L’exposé a été très bien reçu par l’ensemble des acteurs norvégiens présents. En effet, malgré un contexte sensiblement différent, les difficultés rencontrées face à la prédation sont les mêmes : très forte prédation sur les troupeaux, désespoir des éleveurs, déni de la réalité et mise en cause du travail des éleveurs par les défenseurs du loup… Le plus étonnant est que les éleveurs norvégiens se font accuser d’être une exception en Europe et que partout ailleurs, la cohabitation entre les prédateurs et l’élevage extensif se passerait bien… le même discours qui est tenu aux éleveurs français ! Deux exceptions qui semble finalement être la règle… on imagine avec quel soulagement les Norvégiens ont accueilli cet exposé de la situation française.
La Norvège doit faire face à quatre grands prédateurs : l’ours brun, le lynx, le glouton et le loup.

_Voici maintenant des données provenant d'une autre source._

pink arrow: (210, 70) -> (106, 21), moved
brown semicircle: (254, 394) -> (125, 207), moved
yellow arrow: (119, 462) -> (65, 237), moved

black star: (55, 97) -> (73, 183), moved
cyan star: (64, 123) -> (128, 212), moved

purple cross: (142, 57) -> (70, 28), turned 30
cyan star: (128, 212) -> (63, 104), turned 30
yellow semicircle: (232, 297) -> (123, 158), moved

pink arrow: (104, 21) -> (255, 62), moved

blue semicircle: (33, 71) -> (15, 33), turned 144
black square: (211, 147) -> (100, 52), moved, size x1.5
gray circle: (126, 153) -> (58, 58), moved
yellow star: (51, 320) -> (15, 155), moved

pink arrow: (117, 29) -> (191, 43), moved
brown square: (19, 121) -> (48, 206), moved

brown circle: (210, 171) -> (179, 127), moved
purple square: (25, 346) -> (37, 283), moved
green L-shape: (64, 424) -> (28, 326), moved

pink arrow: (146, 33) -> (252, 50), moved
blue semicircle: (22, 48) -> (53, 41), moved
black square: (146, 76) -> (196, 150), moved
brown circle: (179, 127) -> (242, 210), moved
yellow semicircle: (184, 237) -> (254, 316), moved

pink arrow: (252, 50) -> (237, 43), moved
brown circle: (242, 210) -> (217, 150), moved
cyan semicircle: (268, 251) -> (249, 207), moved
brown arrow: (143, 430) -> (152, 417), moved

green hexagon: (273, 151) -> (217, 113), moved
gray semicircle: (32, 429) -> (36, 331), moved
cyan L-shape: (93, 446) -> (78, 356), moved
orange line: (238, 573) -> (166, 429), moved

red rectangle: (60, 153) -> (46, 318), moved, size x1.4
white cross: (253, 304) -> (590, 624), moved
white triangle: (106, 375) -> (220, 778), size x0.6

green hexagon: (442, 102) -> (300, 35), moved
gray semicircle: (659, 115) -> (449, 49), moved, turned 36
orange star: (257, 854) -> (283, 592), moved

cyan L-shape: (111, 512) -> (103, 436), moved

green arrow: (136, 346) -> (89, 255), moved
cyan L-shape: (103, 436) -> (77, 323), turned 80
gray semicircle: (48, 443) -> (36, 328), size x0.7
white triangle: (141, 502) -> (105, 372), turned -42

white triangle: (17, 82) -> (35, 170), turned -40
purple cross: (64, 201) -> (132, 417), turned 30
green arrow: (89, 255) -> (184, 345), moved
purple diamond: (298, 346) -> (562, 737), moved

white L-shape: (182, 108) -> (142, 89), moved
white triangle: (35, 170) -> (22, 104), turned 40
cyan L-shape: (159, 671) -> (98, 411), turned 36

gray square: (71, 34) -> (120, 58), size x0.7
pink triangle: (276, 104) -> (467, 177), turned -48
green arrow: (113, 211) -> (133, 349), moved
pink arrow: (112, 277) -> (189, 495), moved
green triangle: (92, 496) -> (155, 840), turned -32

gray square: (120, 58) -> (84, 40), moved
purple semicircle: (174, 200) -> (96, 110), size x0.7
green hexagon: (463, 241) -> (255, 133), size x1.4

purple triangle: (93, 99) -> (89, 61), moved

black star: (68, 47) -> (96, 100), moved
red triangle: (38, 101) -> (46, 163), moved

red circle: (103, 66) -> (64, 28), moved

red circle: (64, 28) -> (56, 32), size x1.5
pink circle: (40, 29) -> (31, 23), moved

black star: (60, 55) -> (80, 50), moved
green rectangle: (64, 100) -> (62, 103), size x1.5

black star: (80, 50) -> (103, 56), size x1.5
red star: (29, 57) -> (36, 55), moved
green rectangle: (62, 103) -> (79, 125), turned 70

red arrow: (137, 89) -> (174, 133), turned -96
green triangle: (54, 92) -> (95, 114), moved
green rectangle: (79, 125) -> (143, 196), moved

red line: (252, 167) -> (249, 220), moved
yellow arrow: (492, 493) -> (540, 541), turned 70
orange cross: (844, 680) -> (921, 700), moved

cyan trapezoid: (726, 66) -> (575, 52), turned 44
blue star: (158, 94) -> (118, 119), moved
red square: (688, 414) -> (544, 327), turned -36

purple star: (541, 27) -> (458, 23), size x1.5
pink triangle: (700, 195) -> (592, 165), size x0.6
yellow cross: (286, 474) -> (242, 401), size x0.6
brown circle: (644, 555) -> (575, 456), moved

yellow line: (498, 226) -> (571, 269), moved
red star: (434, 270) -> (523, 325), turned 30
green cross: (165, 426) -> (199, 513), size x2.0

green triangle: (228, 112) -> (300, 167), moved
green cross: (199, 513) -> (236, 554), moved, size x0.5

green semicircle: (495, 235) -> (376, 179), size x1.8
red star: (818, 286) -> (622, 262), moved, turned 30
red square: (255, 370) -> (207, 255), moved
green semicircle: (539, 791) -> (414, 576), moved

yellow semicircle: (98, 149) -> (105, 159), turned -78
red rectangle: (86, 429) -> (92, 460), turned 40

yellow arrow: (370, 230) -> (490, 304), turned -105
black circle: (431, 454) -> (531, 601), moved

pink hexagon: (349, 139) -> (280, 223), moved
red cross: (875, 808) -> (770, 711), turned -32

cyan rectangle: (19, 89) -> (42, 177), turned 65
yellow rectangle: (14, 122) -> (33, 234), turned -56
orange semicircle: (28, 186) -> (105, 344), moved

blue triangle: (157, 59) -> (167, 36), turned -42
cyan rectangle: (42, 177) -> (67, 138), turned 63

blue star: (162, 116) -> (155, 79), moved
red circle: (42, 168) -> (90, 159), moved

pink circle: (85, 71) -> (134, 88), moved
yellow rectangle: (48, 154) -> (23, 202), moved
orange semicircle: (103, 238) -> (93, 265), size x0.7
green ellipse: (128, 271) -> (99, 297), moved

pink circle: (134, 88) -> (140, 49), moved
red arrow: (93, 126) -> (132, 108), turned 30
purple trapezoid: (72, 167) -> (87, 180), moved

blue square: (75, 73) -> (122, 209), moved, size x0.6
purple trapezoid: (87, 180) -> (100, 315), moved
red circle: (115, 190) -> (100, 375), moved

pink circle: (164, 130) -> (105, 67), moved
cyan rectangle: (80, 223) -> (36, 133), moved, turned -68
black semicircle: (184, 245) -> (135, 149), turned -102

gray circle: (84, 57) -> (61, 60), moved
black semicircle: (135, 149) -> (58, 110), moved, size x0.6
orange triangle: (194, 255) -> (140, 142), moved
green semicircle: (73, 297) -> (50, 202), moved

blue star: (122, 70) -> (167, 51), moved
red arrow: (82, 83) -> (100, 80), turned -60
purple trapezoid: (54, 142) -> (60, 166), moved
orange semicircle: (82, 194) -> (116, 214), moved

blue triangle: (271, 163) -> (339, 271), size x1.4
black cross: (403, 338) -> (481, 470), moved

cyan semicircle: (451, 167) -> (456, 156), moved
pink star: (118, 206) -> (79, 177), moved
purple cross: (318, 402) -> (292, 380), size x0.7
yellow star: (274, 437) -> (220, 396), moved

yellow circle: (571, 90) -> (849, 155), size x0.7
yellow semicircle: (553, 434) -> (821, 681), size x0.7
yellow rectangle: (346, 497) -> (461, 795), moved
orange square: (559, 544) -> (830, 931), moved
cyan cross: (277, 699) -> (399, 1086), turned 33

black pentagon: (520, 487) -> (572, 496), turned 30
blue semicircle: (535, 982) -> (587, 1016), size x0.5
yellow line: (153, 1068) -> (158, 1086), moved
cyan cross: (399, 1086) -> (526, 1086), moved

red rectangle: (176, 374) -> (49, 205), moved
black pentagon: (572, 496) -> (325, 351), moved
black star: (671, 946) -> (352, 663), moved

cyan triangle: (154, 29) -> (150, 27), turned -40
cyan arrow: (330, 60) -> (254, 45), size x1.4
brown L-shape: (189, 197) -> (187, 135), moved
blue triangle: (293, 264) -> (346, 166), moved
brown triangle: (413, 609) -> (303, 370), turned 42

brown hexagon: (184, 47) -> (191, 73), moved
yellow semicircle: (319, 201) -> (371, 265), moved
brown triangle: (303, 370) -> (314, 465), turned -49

L’élevage durant l’été y est extrêmement extensif avec des troupeaux ovins, mais aussi des bovins et des rennes, pâturant librement sur des dizaines de milliers d’hectares : impossible dans ces conditions de surveiller les troupeaux de façon permanente ni de recourir au regroupement nocturne en parcs clôturés. La politique de gestion de la prédation y est également très différente. Le pays est divisé en deux types de zones : des zones prioritaires pour chacun des quatre grands prédateurs où leur abattage est interdit et où l’élevage est en train de disparaître du fait de la trop forte pression de prédation. Et des zones où l’élevage est prioritaire, où l’abattage des prédateurs s’en prenant aux troupeaux est autorisé mais où la pression de prédation reste très forte, surtout en bordure des zones protégées d’où essaiment les prédateurs.
Il nous faut continuer à travailler avec nos collègues européens, afin que les autorités mettent en place des politiques publiques de gestion de la prédation basées sur les réalités de terrain, et non plus sur le rejet systématique de la faute sur les éleveurs « qui ne savent pas se protéger ».